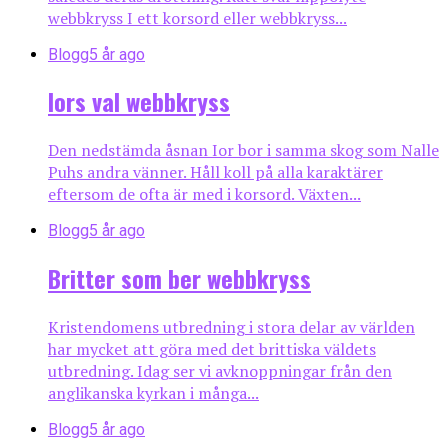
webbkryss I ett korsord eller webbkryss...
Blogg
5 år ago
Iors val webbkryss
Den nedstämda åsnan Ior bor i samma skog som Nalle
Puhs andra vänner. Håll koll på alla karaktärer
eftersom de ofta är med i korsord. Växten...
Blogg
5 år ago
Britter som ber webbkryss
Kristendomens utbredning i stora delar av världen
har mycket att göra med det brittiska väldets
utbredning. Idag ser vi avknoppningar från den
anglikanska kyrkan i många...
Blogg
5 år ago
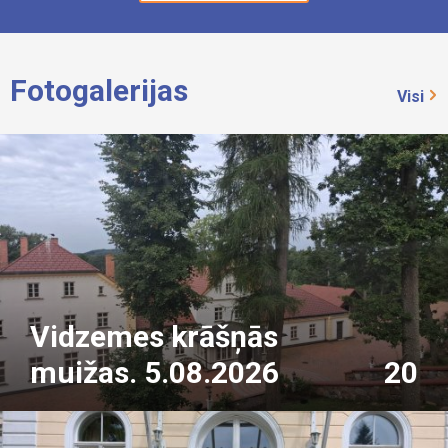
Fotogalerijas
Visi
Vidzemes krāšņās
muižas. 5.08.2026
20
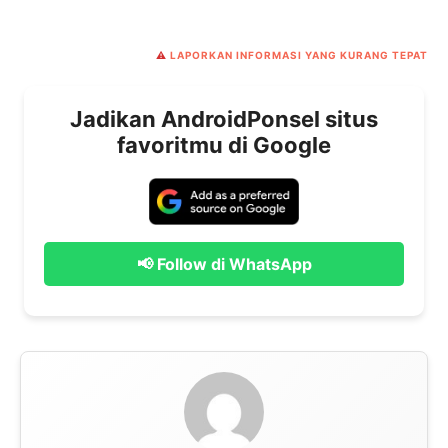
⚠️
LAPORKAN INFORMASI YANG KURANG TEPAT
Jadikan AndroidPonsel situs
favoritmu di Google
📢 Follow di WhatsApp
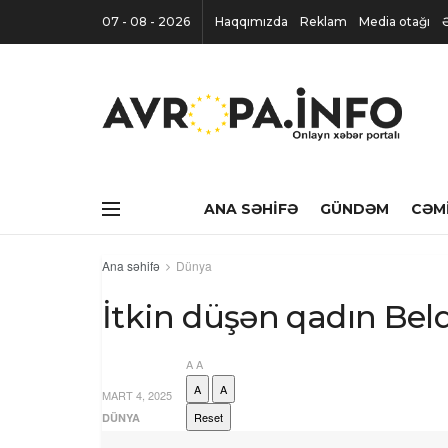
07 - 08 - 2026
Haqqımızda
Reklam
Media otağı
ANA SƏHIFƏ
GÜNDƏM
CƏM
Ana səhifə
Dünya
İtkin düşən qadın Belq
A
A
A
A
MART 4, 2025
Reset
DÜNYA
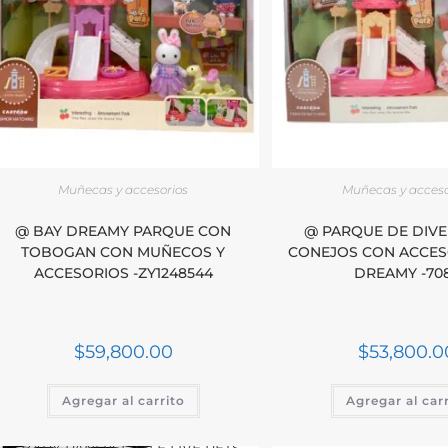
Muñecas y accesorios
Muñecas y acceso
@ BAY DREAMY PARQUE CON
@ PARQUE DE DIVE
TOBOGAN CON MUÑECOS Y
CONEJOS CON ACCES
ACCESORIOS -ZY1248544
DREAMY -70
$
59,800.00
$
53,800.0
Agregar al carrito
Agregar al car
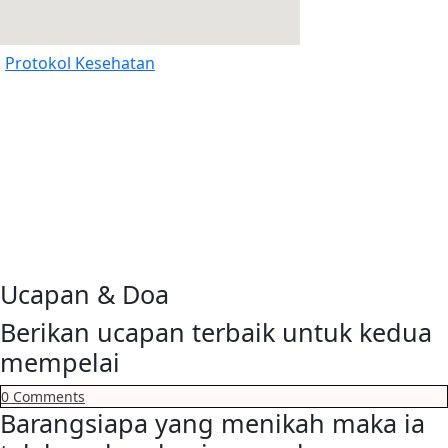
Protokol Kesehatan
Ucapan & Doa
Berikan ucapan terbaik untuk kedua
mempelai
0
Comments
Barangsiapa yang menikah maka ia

WHAT YOU SHOULD DO
Pull every line containing "korsord" out of the data above.

SOLUTION
webbkryss I ett korsord eller webbkryss...
eftersom de ofta är med i korsord. Växten...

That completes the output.